Bosma Joeran S, Saha Anindo, Hosseinzadeh Matin, Slootweg Ivan, de Rooij Maarten, Huisman Henkjan
From the Diagnostic Image Analysis Group, Department of Medical Imaging, Radboud University Medical Center, Geert Grooteplein Zuid 10, 6525 GA Nijmegen, the Netherlands.
Radiol Artif Intell. 2023 Jul 26;5(5):e230031. doi: 10.1148/ryai.230031. eCollection 2023 Sep.
To evaluate a novel method of semisupervised learning (SSL) guided by automated sparse information from diagnostic reports to leverage additional data for deep learning-based malignancy detection in patients with clinically significant prostate cancer.
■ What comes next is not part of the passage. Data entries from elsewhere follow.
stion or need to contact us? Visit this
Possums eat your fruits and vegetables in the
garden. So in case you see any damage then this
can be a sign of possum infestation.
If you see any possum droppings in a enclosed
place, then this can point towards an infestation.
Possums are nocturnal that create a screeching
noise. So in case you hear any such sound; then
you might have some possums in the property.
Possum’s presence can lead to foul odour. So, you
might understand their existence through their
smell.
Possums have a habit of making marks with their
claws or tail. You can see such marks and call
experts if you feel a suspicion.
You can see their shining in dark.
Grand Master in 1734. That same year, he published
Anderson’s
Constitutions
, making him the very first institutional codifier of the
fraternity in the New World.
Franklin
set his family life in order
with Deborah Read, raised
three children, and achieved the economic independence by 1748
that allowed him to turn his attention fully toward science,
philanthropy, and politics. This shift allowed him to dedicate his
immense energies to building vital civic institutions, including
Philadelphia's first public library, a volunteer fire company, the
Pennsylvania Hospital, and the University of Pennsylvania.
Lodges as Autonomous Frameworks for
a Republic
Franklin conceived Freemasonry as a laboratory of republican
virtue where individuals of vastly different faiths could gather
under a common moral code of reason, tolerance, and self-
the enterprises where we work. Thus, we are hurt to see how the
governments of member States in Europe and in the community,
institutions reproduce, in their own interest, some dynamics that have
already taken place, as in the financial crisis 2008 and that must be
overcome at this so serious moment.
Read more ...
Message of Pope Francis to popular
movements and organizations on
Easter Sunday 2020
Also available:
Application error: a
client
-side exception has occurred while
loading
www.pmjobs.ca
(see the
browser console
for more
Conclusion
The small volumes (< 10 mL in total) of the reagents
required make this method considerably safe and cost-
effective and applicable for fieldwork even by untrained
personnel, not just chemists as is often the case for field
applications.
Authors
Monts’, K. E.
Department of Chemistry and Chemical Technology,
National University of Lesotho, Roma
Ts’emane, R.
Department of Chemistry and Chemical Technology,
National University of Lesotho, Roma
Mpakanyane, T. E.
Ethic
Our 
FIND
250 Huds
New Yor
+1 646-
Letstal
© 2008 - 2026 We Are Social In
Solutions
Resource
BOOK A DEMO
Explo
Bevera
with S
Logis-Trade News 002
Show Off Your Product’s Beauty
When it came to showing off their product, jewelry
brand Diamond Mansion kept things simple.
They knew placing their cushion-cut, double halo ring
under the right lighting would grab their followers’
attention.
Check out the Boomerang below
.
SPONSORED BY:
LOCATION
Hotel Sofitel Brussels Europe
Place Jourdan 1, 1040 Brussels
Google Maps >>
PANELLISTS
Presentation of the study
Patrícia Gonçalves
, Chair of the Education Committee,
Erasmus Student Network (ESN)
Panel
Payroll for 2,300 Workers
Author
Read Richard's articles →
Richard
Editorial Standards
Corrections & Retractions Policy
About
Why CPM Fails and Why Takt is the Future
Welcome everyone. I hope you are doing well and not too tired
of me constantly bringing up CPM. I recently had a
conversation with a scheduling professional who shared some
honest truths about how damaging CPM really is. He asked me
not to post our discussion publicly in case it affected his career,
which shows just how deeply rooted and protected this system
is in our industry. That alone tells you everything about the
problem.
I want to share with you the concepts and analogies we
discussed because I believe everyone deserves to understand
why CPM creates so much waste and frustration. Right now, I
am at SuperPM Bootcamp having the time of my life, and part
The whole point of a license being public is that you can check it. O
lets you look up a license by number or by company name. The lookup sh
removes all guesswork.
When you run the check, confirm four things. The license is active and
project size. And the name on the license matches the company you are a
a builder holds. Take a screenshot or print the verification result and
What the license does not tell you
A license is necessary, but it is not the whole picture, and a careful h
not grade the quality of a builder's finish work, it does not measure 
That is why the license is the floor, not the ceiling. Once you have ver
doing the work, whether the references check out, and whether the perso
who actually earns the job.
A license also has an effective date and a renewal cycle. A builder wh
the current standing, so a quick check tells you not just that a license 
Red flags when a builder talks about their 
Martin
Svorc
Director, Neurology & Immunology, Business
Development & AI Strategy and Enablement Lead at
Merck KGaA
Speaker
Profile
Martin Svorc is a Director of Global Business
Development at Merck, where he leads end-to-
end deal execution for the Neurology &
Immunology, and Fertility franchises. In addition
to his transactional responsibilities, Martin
This retrospective study included 7756 prostate MRI examinations (6380 patients) performed between January 2014 and December 2020 for model development. An SSL method, report-guided SSL (RG-SSL), was developed for detection of clinically significant prostate cancer using biparametric MRI. RG-SSL, supervised learning (SL), and state-of-the-art SSL methods were trained using 100, 300, 1000, or 3050 manually annotated examinations. Performance on detection of clinically significant prostate cancer by RG-SSL, SL, and SSL was compared on 300 unseen examinations from an external center with a histopathologically confirmed reference standard. Performance was evaluated using receiver operating characteristic (ROC) and free-response ROC analysis. values for performance differences were generated with a permutation test.
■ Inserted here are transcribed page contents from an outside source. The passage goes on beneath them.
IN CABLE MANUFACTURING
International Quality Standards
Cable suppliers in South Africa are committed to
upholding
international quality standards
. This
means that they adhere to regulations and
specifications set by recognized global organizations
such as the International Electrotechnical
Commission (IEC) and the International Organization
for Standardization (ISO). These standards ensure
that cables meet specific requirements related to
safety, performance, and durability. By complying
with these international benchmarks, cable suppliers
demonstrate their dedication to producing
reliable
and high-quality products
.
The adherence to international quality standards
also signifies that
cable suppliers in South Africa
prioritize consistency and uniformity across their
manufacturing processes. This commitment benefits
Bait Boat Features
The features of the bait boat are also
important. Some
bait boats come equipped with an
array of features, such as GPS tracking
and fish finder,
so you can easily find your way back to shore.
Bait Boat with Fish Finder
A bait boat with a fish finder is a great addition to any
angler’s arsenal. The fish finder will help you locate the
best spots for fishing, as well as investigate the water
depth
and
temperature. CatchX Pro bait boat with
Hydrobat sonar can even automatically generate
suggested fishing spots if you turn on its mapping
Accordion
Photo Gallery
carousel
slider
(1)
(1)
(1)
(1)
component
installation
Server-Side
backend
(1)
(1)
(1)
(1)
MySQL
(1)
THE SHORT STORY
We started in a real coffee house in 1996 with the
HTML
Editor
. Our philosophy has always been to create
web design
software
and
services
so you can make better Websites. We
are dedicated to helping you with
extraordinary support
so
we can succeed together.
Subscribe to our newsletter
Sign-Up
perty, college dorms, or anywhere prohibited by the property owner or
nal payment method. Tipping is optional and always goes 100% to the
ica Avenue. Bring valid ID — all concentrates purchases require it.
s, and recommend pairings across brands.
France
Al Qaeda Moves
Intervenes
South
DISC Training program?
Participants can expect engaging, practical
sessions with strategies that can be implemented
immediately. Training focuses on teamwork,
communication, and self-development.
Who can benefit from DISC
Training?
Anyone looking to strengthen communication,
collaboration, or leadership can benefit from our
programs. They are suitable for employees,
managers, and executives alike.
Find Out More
At 100 manually annotated examinations, mean examination-based diagnostic area under the ROC curve (AUC) values for RG-SSL, SL, and the best SSL were 0.86 ± 0.01 (SD), 0.78 ± 0.03, and 0.81 ± 0.02, respectively. Lesion-based detection partial AUCs were 0.62 ± 0.02, 0.44 ± 0.04, and 0.48 ± 0.09, respectively. Examination-based performance of SL with 3050 examinations was matched by RG-SSL with 169 manually annotated examinations, thus requiring 14 times fewer annotations. Lesion-based performance was matched with 431 manually annotated examinations, requiring six times fewer annotations.
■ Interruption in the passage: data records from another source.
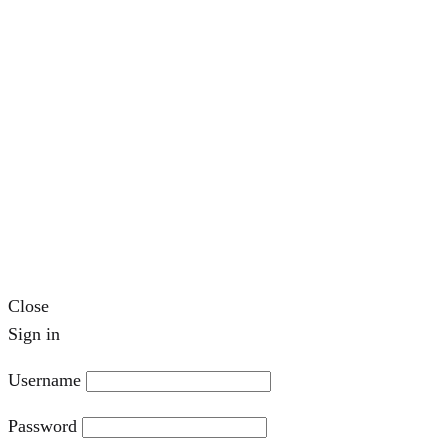
Close
Sign in
Username
Password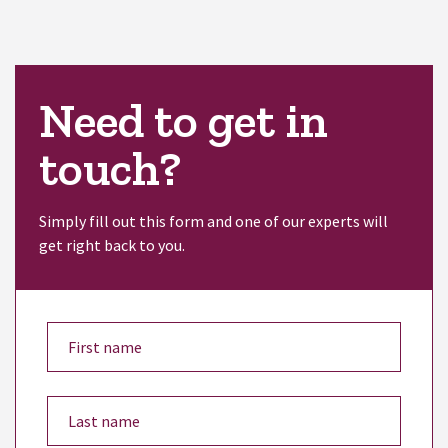
Need to get in
touch?
Simply fill out this form and one of our experts will
get right back to you.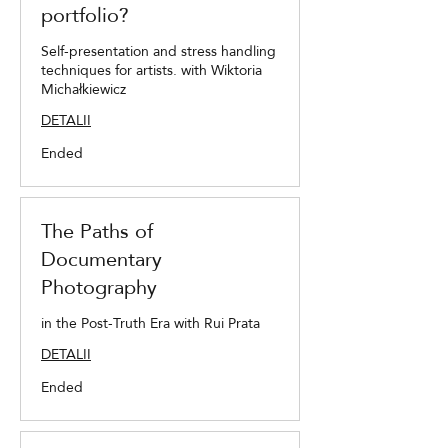
portfolio?
Self-presentation and stress handling
techniques for artists. with Wiktoria
Michałkiewicz
DETALII
Ended
The Paths of
Documentary
Photography
in the Post-Truth Era with Rui Prata
DETALII
Ended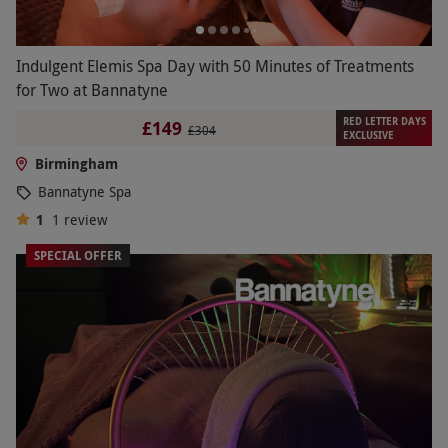
Indulgent Elemis Spa Day with 50 Minutes of Treatments
for Two at Bannatyne
RED LETTER DAYS
£149
£304
EXCLUSIVE
Birmingham
Bannatyne Spa
1
1
review
SPECIAL OFFER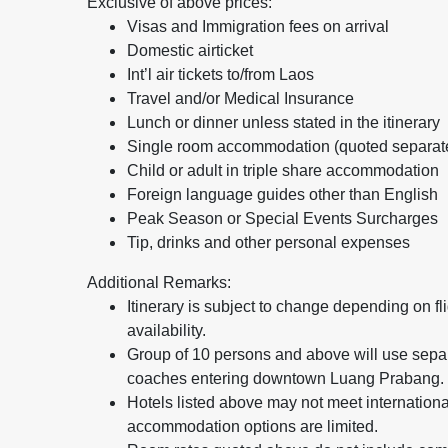
Exclusive of above prices:
Visas and Immigration fees on arrival
Domestic airticket
Int’l air tickets to/from Laos
Travel and/or Medical Insurance
Lunch or dinner unless stated in the itinerary
Single room accommodation (quoted separat
Child or adult in triple share accommodation
Foreign language guides other than English
Peak Season or Special Events Surcharges
Tip, drinks and other personal expenses
Additional Remarks:
Itinerary is subject to change depending on fl
availability.
Group of 10 persons and above will use sepa
coaches entering downtown Luang Prabang.
Hotels listed above may not meet internationa
accommodation options are limited.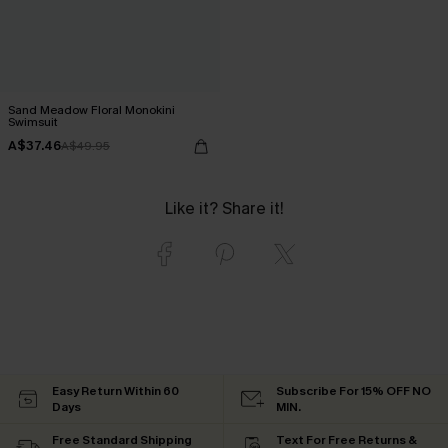
Sand Meadow Floral Monokini
Swimsuit
A$37.46
A$49.95
Like it? Share it!
Easy Return Within 60
Subscribe For 15% OFF NO
Days
MIN.
Free Standard Shipping
Text For Free Returns &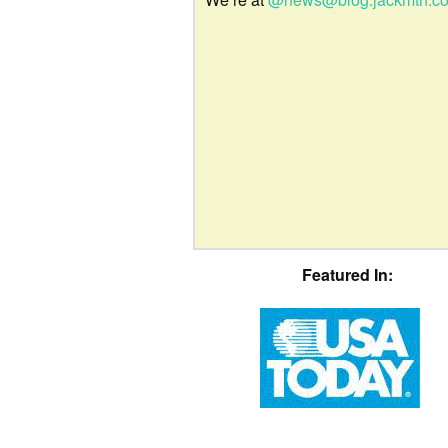
Featured In: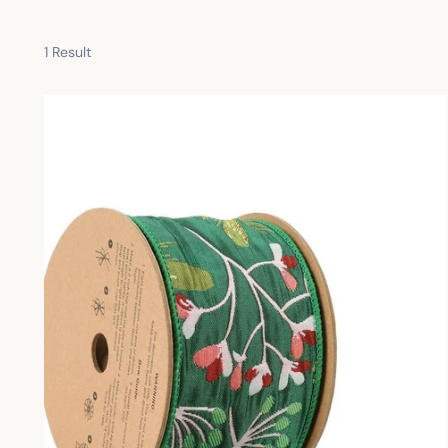
1 Result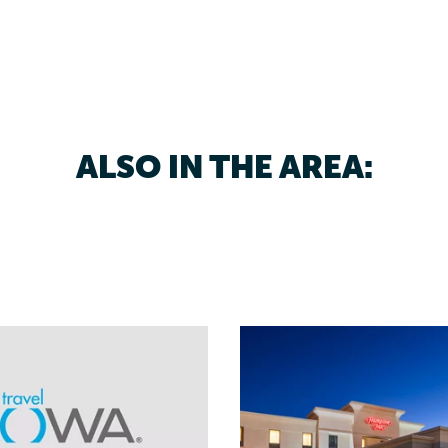
ALSO IN THE AREA: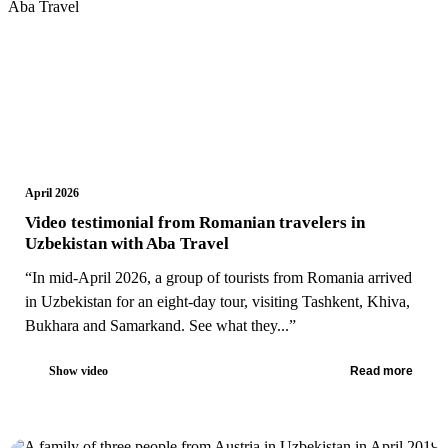
April 2026
Video testimonial from Romanian travelers in
Uzbekistan with Aba Travel
“In mid-April 2026, a group of tourists from Romania arrived
in Uzbekistan for an eight-day tour, visiting Tashkent, Khiva,
Bukhara and Samarkand. See what they...”
Show video
Read more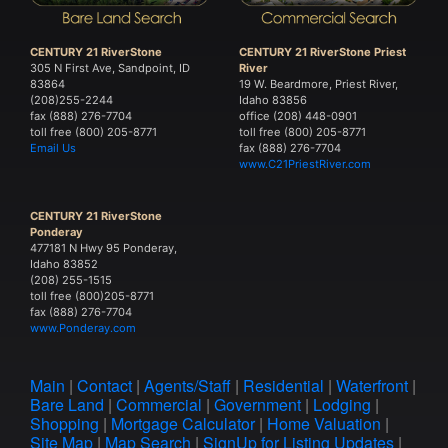
CENTURY 21 RiverStone
CENTURY 21 RiverStone Priest
305 N First Ave, Sandpoint, ID
River
83864
19 W. Beardmore, Priest River,
(208)255-2244
Idaho 83856
fax (888) 276-7704
office (208) 448-0901
toll free (800) 205-8771
toll free (800) 205-8771
Email Us
fax (888) 276-7704
www.C21PriestRiver.com
CENTURY 21 RiverStone
Ponderay
477181 N Hwy 95 Ponderay,
Idaho 83852
(208) 255-1515
toll free (800)205-8771
fax (888) 276-7704
www.Ponderay.com
Main
|
Contact
|
Agents/Staff
|
Residential
|
Waterfront
|
Bare Land
|
Commercial
|
Government
|
Lodging
|
Shopping
|
Mortgage Calculator
|
Home Valuation
|
Site Map
|
Map Search
|
SignUp for Listing Updates
|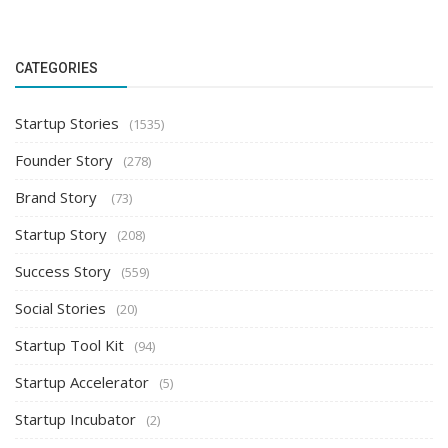
CATEGORIES
Startup Stories
(1535)
Founder Story
(278)
Brand Story
(73)
Startup Story
(208)
Success Story
(559)
Social Stories
(20)
Startup Tool Kit
(94)
Startup Accelerator
(5)
Startup Incubator
(2)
RG-SSL outperformed SSL in clinically significant prostate cancer detection and achieved performance similar to SL even at very low annotation budgets. Annotation Efficiency, Computer-aided Detection and Diagnosis, MRI, Prostate Cancer, Semisupervised Deep Learning Published under a CC BY 4.0 license.
评估一种新型的半监督学习(SSL)方法,该方法由诊断报告中的自动稀疏信息引导,以利用额外数据进行基于深度学习的具有临床意义的前列腺癌患者恶性肿瘤检测。
这项回顾性研究纳入了2014年1月至2020年12月期间进行的7756例前列腺MRI检查(6380例患者)用于模型开发。开发了一种SSL方法,即报告引导的SSL(RG-SSL),用于使用双参数MRI检测具有临床意义的前列腺癌。使用100、300、1000或3050例手动标注的检查对RG-SSL、监督学习(SL)和最先进的SSL方法进行训练。在来自外部中心的300例未见过的检查中,将RG-SSL、SL和SSL对具有临床意义的前列腺癌的检测性能与组织病理学确认的参考标准进行比较。使用受试者操作特征(ROC)和自由反应ROC分析评估性能。通过置换检验生成性能差异的P值。
在100例手动标注的检查中,RG-SSL、SL和最佳SSL基于检查的ROC曲线下诊断面积(AUC)均值分别为0.86±0.01(标准差)、0.78±0.03和0.81±0.02。基于病变的检测部分AUC分别为0.62±0.02、0.44±0.04和0.48±0.09。RG-SSL使用169例手动标注的检查可达到SL使用3050例检查时的基于检查的性能,因此所需标注数量减少了14倍。基于病变的性能在使用431例手动标注的检查时相匹配,所需标注数量减少了6倍。
在具有临床意义的前列腺癌检测中,RG-SSL优于SSL,即使在非常低的标注预算下也能达到与SL相似的性能。标注效率、计算机辅助检测与诊断、MRI、前列腺癌、半监督深度学习 依据知识共享署名4.0许可协议发布。